BEGIN Data
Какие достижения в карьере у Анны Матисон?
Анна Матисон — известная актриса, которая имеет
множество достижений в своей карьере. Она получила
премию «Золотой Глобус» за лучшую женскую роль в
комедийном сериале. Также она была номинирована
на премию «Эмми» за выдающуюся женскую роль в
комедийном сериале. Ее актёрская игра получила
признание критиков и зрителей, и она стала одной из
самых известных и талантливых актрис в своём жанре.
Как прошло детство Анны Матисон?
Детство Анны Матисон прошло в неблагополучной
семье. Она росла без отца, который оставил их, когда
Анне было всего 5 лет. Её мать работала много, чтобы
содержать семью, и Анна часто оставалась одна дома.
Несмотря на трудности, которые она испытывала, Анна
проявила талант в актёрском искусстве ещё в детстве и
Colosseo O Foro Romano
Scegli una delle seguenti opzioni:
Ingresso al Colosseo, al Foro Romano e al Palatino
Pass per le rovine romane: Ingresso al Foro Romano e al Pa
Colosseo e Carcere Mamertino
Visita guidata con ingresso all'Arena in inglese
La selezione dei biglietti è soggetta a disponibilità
END Data
BEGIN Data
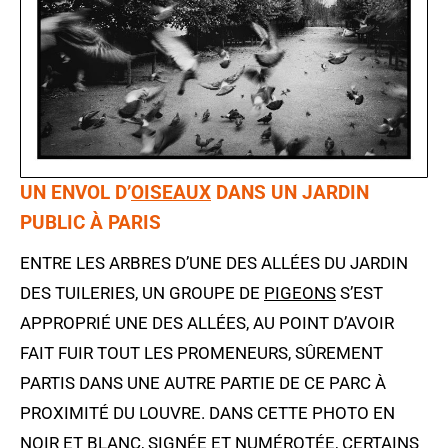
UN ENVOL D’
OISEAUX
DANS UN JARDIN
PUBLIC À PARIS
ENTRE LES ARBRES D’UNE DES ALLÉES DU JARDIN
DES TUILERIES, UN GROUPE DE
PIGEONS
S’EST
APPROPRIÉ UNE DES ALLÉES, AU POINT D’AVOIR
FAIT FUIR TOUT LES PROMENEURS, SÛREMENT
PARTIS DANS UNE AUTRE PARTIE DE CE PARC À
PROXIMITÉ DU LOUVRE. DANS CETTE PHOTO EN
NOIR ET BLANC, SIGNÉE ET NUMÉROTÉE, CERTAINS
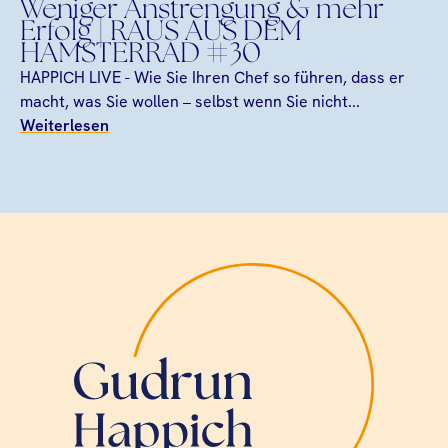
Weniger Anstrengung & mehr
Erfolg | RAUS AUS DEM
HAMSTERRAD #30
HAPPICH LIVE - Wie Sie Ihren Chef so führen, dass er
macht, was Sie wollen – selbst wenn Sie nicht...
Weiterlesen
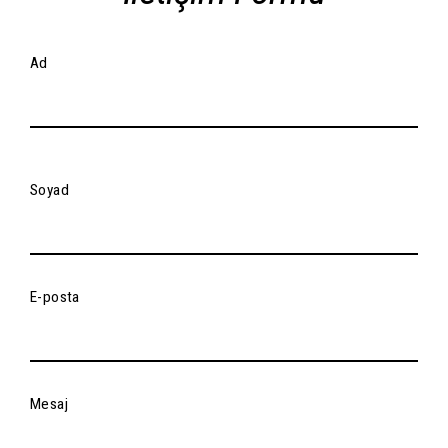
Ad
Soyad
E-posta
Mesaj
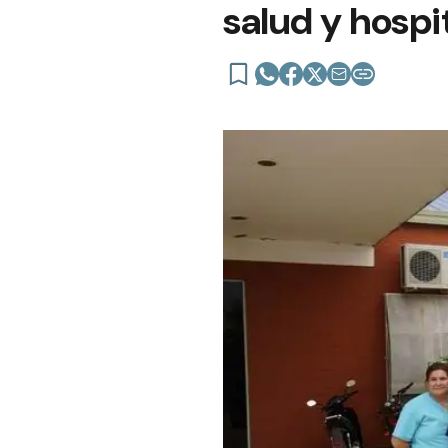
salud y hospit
END Data
Task instructions. The exact lines of the material above starting at the one that contains "самых известных и" and ending at the one that contains "La selezione dei" are what to retype; leave out everything else.

Written solution.
самых известных и талантливых актрис в своём жанре.
Как прошло детство Анны Матисон?
Детство Анны Матисон прошло в неблагополучной
семье. Она росла без отца, который оставил их, когда
Анне было всего 5 лет. Её мать работала много, чтобы
содержать семью, и Анна часто оставалась одна дома.
Несмотря на трудности, которые она испытывала, Анна
проявила талант в актёрском искусстве ещё в детстве и
Colosseo O Foro Romano
Scegli una delle seguenti opzioni:
Ingresso al Colosseo, al Foro Romano e al Palatino
Pass per le rovine romane: Ingresso al Foro Romano e al Pa
Colosseo e Carcere Mamertino
Visita guidata con ingresso all'Arena in inglese
La selezione dei biglietti è soggetta a disponibilità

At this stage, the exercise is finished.